Öffentliche Luchs-Fütterung

Zweimal in der Woche können Sie den Luchsen im Schaugehege bei ihrer Mahlzeit zuschauen und dazu viel Wissenswertes über die sonst so scheuen Katzen erfahren.

Erfahrene Nationalpark-Mitarbeiter beantworten bei dieser Gelegenheit auch Ihre Fragen zu den Harzer Luchsen und geben interessante Einblicke in deren Lebensweise.

 

Die Rückkehr der Luchse im Harz

Das Luchs-Schaugehege an der Rabenklippe ist Teil des Wiederansiedlungsprojekts für Luchse im Harz. Im Rahmen des Harzer Luchsprojektes wurden zwischen Sommer 2000 und Herbst 2006 im Nationalpark Harz insgesamt 24 Luchse (9 Männchen und 15 Weibchen) in die Freiheit entlassen. Alle ausgewilderten Tiere sind Gehegenachzuchten aus europäischen Wildparks, die vor der Freilassung in einem vier Hektar großen Auswilderungsgehege im Nationalpark in den neuen Lebensraum eingewöhnt worden waren.
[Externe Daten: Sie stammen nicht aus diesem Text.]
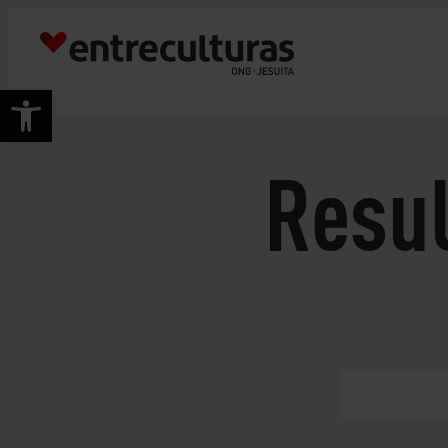
Abrir barra de herramientas
Resu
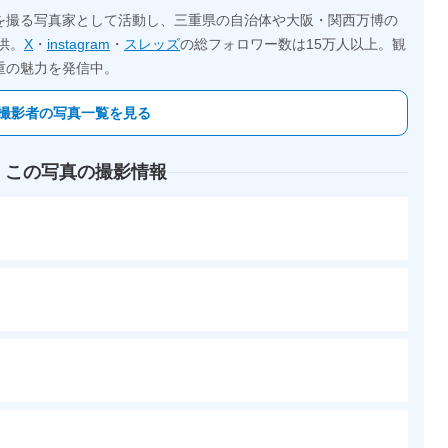
を撮る写真家として活動し、三重県の自治体や大阪・関西万博の
供。
X
・
instagram
・
スレッズ
の総フォロワー数は15万人以上。観
重の魅力を発信中。
撮影者の写真一覧を見る
 この写真の撮影情報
Inzwischen hat sich der Luchs im Harz wieder etabliert und es liegen aus nahezu allen Teilen des Mittelgebirges Luchsbeobachtungen vor. Im Sommer 2002 gelang erstmals der Nachweis von wildgeborenen Jungtieren im Harz. Seither kam in jeder Saison Nachwuchs zur Welt – Schätzungen ergeben insgesamt rund 200 in freier Wildbahn geborene Luchse in den ersten 15 Jahren nach Projektstart.

Einzelne Tiere konnten bereits etliche Kilometer außerhalb des Harzes beobachtet werden und haben beispielsweise im hessischen Kaufunger Wald bei Kassel und im niedersächsischen Solling neue Bestände gegründet. Auch in Sachsen-Anhalt und Thüringen sind Harzer Luchse mittlerweile außerhalb des Harzes unterwegs.